Nothing but the line holding "Find the location" and the lines after it, through the end of the records, should be set down, each exactly as it is.

• • •

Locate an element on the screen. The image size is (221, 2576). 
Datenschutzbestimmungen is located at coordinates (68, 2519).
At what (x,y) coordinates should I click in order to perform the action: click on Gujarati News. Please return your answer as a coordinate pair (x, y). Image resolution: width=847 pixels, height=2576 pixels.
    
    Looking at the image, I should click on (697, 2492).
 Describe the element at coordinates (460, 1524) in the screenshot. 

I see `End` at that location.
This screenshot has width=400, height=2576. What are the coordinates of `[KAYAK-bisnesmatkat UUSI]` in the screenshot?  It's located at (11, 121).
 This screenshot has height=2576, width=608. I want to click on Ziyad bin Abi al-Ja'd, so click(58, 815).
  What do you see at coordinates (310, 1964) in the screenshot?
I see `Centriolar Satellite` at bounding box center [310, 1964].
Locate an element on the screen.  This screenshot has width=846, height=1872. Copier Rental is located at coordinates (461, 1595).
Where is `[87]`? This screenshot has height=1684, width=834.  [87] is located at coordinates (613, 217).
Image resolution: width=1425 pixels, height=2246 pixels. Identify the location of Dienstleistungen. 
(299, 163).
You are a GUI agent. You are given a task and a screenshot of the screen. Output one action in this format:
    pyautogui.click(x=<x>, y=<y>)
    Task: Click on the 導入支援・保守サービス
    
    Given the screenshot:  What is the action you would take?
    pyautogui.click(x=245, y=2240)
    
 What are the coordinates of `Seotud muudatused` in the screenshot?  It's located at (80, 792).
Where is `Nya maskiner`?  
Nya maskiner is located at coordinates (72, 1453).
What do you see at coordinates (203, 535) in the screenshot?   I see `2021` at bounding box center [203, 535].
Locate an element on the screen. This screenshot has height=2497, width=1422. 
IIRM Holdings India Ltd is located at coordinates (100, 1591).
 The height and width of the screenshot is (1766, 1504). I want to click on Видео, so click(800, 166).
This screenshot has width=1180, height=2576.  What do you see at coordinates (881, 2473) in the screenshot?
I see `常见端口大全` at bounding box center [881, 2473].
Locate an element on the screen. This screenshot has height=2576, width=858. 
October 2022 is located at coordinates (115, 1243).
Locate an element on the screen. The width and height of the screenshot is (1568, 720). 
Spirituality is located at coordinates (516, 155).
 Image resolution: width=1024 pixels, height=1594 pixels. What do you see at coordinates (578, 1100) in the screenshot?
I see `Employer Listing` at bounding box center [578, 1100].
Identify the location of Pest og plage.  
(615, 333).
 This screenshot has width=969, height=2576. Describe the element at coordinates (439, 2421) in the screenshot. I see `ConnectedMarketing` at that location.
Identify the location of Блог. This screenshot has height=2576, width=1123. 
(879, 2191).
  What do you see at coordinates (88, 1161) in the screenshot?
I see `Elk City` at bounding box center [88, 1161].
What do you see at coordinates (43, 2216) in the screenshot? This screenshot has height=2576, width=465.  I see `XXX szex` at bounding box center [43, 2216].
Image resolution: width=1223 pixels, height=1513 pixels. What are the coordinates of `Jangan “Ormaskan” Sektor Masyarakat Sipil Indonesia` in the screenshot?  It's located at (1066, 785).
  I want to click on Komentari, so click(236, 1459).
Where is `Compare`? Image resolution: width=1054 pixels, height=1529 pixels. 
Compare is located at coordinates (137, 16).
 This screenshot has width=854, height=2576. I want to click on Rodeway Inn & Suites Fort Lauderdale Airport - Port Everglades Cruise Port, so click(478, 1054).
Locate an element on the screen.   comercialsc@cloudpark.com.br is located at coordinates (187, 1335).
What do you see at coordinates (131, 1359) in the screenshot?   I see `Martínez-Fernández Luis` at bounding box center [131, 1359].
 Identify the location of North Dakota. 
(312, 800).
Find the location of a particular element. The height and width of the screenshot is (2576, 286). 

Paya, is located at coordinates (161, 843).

• • •

TASK RESPONSE —
Find the location of a particular element. The height and width of the screenshot is (2576, 286). 

Paya, is located at coordinates (161, 843).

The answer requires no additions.